Chhoda Ankit, Jain Deepanshu, Kumar Daga Mradul, Batra Vineeta
Yale-Waterbury Internal Medicine Program, Yale University School of Medicine, Waterbury, CT.
Department of Gastroenterology and Hepatology, Albert Einstein Healthcare Network, Philadelphia, PA.
ACG Case Rep J. 2018 Mar 28;5:e24. doi: 10.14309/crj.2018.24. eCollection 2018.

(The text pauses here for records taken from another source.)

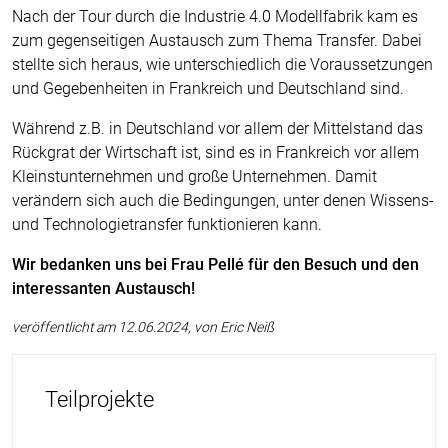
Nach der Tour durch die Industrie 4.0 Modellfabrik kam es
zum gegenseitigen Austausch zum Thema Transfer. Dabei
stellte sich heraus, wie unterschiedlich die Voraussetzungen
und Gegebenheiten in Frankreich und Deutschland sind.
Während z.B. in Deutschland vor allem der Mittelstand das
Rückgrat der Wirtschaft ist, sind es in Frankreich vor allem
Kleinstunternehmen und große Unternehmen. Damit
verändern sich auch die Bedingungen, unter denen Wissens-
und Technologietransfer funktionieren kann.
Wir bedanken uns bei Frau Pellé für den Besuch und den
interessanten Austausch!
veröffentlicht am 12.06.2024, von Eric Neiß
Teilprojekte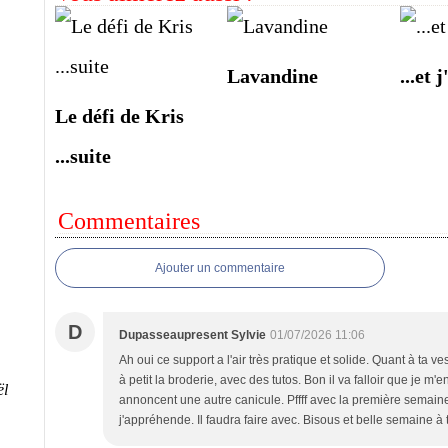
Lavandine
...et j
Le défi de Kris
...suite
Commentaires
Ajouter un commentaire
D
Dupasseaupresent Sylvie
01/07/2026 11:06
Ah oui ce support a l'air très pratique et solide. Quant à ta ve
à petit la broderie, avec des tutos. Bon il va falloir que je m'en
ël
annoncent une autre canicule. Pffff avec la première semai
j'appréhende. Il faudra faire avec. Bisous et belle semaine à t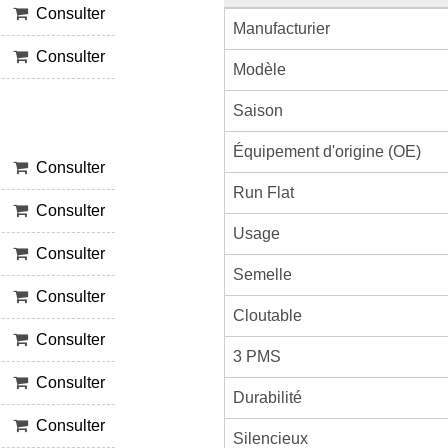
Consulter
Manufacturier
Consulter
Modèle
Saison
Équipement d'origine (OE)
Consulter
Run Flat
Consulter
Usage
Consulter
Semelle
Consulter
Cloutable
Consulter
3 PMS
Consulter
Durabilité
Consulter
Silencieux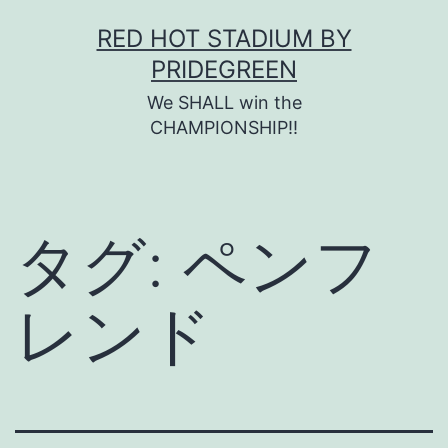
コ
RED HOT STADIUM BY
ン
PRIDEGREEN
テ
We SHALL win the
ン
CHAMPIONSHIP!!
ツ
へ
ス
タグ:
ペンフ
キ
ッ
レンド
プ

We report a rare case of secondary renal amyloidosis in a patient with probable celiac disease presenting as nephrotic syndrome. A 30-year-old man with chronic diarrhea presented with progressive anasarca for 2 years. On further evaluation, he had hypoalbuminemia, significant nephrotic-range proteinuria, and elevated levels of anti-tissue transglutaminase. Renal biopsy suggested deposition of amorphous Congo red-positive material in the glomerular mesangium, positive for amyloid A amyloidosis. Endoscopic duodenal biopsy suggested blunting of the villous architecture and chronic inflammation of the lamina propria. The patient subsequently developed massive pulmonary embolism and died due to refractory cardiogenic shock.
我们报告了一例罕见的继发性肾淀粉样变性病例,患者可能患有乳糜泻,表现为肾病综合征。一名30岁慢性腹泻男性,出现进行性全身性水肿2年。进一步评估发现,他有低白蛋白血症、显著的肾病范围蛋白尿以及抗组织转谷氨酰胺酶水平升高。肾活检提示在肾小球系膜中有无定形刚果红阳性物质沉积,确诊为淀粉样A蛋白淀粉样变性。内镜下十二指肠活检提示绒毛结构变钝和固有层慢性炎症。该患者随后发生大面积肺栓塞,最终因难治性心源性休克死亡。